The post is now vacant. Rutte is a caretaker PM, for as long as it takes to form a Dutch government after November 2023 elections.

While France’s President Emmanuel Macron also views himself as a disruptor and held his own daily tête-à-têtes via phone with Trump in April 2018 when the two countries launched air strikes in Syria, he steps down as French leader in 2027.

Otherwise, only a few EU leaders remain from Trump’s 2016-2020 term: Hungary’s Prime Minister Victor Orbán, Romania’s President Klaus Iohannis, Portugal’s Prime Minister António Costa, Croatia’s Prime Minister Andrej Plenković, Spain’s Prime Minister Pedro Sánchez and Denmark’s Prime Minister Mette Frederiksen.

Although Meloni’s political skills are admirable, balancing Trump and Biden will test them, as will inevitable photo opportunities beside von der Leyen with her own Eurosceptic party membership.

Still, former European Central Bank vice-president Vitor Constâncio praised Meloni’s “political skills”, which “increased her power in Europe to shift policies and foster her leadership of the European groups to the right of centre-right”, he said.

Il Foglio journalist Simone Canettieri added she was “building a direct rapport with the Republican candidate”.

Meloni increased her overall standing by visiting Biden in Washington on March 1, outlining common causes on Ukraine, migration and preventing further escalations of problems in the Middle East.

“As you said when we first met here in the Oval, Giorgia, we have each others’ backs,” said Biden at the time.

“And you’ve demonstrated that from the moment you took office.”

These were considerable achievements for Meloni. In September 2023, Biden had included her on a list of global threats to democracy, telling a Democratic Governors Association fundraiser: “You just saw what’s happened in Italy in that election”.

It is also, perhaps, wise for Meloni to spread her bets in a US presidential race where in March, Trump held a small electoral college lead (236 to Biden’s 226) but with much hanging on variables such as registration and turnout in Pennsylvania. There, in 2020, the 20 electoral college votes were won by Biden with 50.01 per cent.

For von der Leyen to gain a second term as EC President, she will need good relations with an expanded centre-right bloc of MEPs after June’s European Parliament elections. Meloni has been her regular travel companion over issues such as migration, with trips to Tunisia and Egypt among others.

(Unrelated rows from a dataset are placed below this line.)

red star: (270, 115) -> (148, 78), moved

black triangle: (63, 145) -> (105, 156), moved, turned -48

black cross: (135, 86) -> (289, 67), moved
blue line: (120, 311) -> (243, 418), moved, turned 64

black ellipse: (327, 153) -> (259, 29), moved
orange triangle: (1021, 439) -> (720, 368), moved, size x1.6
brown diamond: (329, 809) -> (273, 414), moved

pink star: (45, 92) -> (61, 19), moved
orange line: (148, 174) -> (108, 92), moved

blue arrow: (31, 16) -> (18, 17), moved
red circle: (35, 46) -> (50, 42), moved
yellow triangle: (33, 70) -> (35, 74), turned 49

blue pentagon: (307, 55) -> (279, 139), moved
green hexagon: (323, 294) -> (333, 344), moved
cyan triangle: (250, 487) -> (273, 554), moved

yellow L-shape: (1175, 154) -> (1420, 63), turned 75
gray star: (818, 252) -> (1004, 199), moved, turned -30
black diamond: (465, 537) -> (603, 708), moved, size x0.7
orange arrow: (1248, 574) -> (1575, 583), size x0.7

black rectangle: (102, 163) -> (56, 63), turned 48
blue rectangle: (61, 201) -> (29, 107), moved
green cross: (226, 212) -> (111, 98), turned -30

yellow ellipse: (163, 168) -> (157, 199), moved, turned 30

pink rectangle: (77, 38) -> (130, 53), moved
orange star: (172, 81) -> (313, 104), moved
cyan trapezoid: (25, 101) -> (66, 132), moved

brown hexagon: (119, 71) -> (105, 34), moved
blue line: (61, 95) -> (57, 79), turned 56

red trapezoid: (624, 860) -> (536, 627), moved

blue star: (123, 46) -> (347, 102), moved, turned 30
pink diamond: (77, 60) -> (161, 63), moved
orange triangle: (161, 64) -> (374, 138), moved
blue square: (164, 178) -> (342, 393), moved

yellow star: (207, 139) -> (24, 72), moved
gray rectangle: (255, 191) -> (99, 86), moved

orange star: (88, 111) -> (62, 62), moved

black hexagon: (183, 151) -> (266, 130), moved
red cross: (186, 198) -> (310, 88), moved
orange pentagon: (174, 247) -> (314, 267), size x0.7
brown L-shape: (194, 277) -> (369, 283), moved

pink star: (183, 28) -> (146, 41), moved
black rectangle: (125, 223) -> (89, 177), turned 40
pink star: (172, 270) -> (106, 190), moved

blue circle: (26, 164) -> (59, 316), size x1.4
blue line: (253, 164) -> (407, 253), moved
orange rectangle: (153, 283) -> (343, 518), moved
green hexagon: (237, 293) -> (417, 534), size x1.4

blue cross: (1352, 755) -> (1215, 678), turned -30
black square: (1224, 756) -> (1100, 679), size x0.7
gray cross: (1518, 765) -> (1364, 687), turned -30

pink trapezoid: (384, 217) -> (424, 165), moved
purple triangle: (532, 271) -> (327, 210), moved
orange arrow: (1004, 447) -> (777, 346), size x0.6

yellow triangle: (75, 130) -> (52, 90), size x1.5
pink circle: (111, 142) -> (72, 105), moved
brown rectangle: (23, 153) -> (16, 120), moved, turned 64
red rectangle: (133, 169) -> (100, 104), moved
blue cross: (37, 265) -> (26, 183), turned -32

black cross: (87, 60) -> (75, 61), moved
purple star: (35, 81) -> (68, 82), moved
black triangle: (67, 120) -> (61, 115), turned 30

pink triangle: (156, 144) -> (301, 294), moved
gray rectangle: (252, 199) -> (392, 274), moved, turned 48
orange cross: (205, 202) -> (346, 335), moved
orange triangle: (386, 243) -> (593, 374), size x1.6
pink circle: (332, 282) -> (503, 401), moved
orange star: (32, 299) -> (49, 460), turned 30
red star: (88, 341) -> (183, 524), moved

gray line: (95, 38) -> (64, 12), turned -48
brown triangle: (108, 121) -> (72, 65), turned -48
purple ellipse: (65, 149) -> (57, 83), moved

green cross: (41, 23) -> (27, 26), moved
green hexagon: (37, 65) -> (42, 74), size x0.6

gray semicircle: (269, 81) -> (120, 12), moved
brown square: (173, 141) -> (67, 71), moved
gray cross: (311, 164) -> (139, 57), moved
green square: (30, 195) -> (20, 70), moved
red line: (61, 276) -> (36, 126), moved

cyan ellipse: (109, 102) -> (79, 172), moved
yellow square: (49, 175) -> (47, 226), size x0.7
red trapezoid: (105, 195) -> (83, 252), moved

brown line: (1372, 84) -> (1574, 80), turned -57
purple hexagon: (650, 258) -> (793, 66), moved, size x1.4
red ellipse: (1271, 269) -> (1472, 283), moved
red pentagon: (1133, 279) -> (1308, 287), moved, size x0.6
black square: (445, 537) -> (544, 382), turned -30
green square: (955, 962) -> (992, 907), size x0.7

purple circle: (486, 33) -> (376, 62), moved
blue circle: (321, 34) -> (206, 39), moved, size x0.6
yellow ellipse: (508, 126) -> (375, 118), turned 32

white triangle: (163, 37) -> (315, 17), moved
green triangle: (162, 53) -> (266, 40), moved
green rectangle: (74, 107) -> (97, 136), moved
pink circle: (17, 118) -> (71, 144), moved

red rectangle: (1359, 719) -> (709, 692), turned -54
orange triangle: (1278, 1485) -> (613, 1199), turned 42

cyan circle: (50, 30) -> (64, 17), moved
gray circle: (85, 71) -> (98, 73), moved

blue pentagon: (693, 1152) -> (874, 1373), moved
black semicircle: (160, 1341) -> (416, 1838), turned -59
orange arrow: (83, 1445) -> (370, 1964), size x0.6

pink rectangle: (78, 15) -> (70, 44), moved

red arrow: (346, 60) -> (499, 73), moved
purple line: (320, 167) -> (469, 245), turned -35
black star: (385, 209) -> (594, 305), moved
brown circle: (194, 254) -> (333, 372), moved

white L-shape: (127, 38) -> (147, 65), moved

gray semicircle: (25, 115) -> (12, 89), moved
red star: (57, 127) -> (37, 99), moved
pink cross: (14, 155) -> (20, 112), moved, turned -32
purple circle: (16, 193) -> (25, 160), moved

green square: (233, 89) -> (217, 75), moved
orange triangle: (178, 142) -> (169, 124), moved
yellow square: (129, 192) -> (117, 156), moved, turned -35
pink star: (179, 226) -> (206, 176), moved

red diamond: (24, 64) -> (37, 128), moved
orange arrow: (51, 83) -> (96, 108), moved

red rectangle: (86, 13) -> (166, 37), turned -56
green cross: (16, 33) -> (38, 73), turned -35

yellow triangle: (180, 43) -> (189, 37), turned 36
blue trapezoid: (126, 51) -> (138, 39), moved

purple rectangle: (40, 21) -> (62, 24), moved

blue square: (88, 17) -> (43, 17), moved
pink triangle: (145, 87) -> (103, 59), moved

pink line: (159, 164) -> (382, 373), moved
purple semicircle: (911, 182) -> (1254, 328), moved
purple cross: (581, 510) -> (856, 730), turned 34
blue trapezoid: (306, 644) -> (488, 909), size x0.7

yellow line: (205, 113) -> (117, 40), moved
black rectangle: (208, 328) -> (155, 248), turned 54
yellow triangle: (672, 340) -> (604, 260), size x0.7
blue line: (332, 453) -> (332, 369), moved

Meloni has had a good war so far. On February 24, marking the second anniversary of Russia’s full-scale invasion of Ukraine with a visit to Kyiv, she signed a 10-year security deal between Italy and the embattled country.

Ukraine allowed her to break with other European leaders on the Right – and segments of her own party – to show Washington and Brussels she can take a hard line against newly re-elected Russian President Vladimir Putin.

Her “decision to head the first G7 meeting of the Italian presidency from Kyiv was not only symbolic, but substantive”, said Dario Cristiani of the German Marshall Fund, a non-partisan US public policy think-tank that seeks to promote co-operation between North America and the EU.

How her support for Ukraine would play in a second Trump presidency may prove her most difficult balancing act yet.

According to former Canadian diplomat Steven Kaufmann, as a “strong Ukraine supporter”, Meloni shows: “Europe will support Ukraine as the US dithers and studies its navel.”